Kinexus Representative LLC v. Advent Software, Inc. (Del. Ch., Sept. 22, 2008), read opinion here. In this Chancery Court decision, that decided cross motions to compel discovery, the Court addressed important and practical issues involving electronic discovery and what the Court will accept as satisfactory responses to both interrogatories and requests for documents.
The key parts of the Court’s ruling are at least twofold: (i) The Court required the defendant to produce documents by Bates number that were responsive to each of the interrogatories from plaintiff; and (ii) Defendant was required to provide to plaintiffs “searchable ‘extracted text’ from the TIFF–formatted documents already produced, but only if plaintiffs pay for the process.” This will be explained in more detail later in this summary.
This is the type of practical decision that provides useful tools for the toolbox of a business litigator dealing with the almost inevitable and usually unpleasant discovery disputes that arise in a typical business case.
The Court quoted from Rule 33(d) of the Chancery Court Rules as follows:
“Where the answer to an interrogatory may be . . . ascertained from the business records of the party upon whom the interrogatory has been served[,] . . . it is a sufficient answer to such interrogatory to specify the records from which the answer may be derived or ascertained.” (emphasis in Court’s quote).
Next, it was emphasized that: “This court requires a specific designation of the documents pertaining to each interrogatory when Rule 33(d) is employed” (citing Andresen v. Bucalo, 1982 WL 17824, at * 3 (Del. Ch., Dec. 2, 1982)) (“Defendants must particularize the specific records from which adequate answers may be extracted and not . . . just make all of the records available for inspection.”)(emphasis added.)
In footnote 6, the court also cited to a case interpreting a predecessor to Rule 33(d) and supporting the following aspect of the Court’s interpretation of this important rule: The rule “does not shift to the interrogating party the obligation to find out whether sought after information is ascertainable from the files tendered, but only permits a shift of the burden to dig it out once the respondents have specified the records from ‘where the answer’ can be derived or ascertained . . . . Thus, the interrogated party must be specific in order to protect against any abusive use of the [option in the] rule . . . . " In sum, the court held that simply “making all the records available for inspection” does not constitute a proper response.
Plaintiffs also sought to compel defendants to specify the documents, by Bates number, that were responsive to each of the document requests.

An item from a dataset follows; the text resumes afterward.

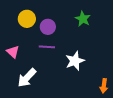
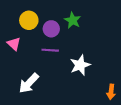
green star: (83, 19) -> (73, 20), moved
pink triangle: (13, 52) -> (14, 44), moved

The opinion referred to Court of Chancery Rule 1 that requires that all rules: “shall be construed and administered to secure the just, speedy and inexpensive determination of every proceeding.” Applying this Rule, the court reasoned that it was “unreasonable for defendant to simply produce over 288,000 documents without specifying which documents or categories of documents are responsive to each specific request.”
Plaintiffs also argued that the documents they requested should be provided “in their native format with metadata and, if not available in that format, must be in a searchable Optical Character Recognition (“OCR”) format." However, the Court observed that neither native file format nor OCR format were agreed upon as delivery formats. On this point, the Court held that:
“I decline to hold that the Court of Chancery Rules governing document production in 2005 required an OCR format or native file format, including metadata, without a particularized showing of need. Nevertheless, defendant’s proposal to provide searchable ‘extracted text’ amounts to an acceptable compromise. As such, defendants shall provide the ‘extracted text’ format to plaintiffs, but only if plaintiffs agree to reimburse all of defendant’s related expenses. Plaintiffs must pay these associated costs because they failed to timely object to the non-searchable TIFF format. It is the untimely objection that necessitates creation of the ‘extracted text’."(citing Ryan v. Gifford, 2007 WL 4259557, at * 1 (Del. Ch., Nov. 30, 2007)). [see short summary of this particular Ryan case here. Note that this is only one of several decisions in the Ryan case.]
Also note that the initial discovery requests that were the subject of this motion were, for reasons not relevant here, submitted in 2005. Query, whether the Court would reach the same result if the requests at issue were submitted in 2008.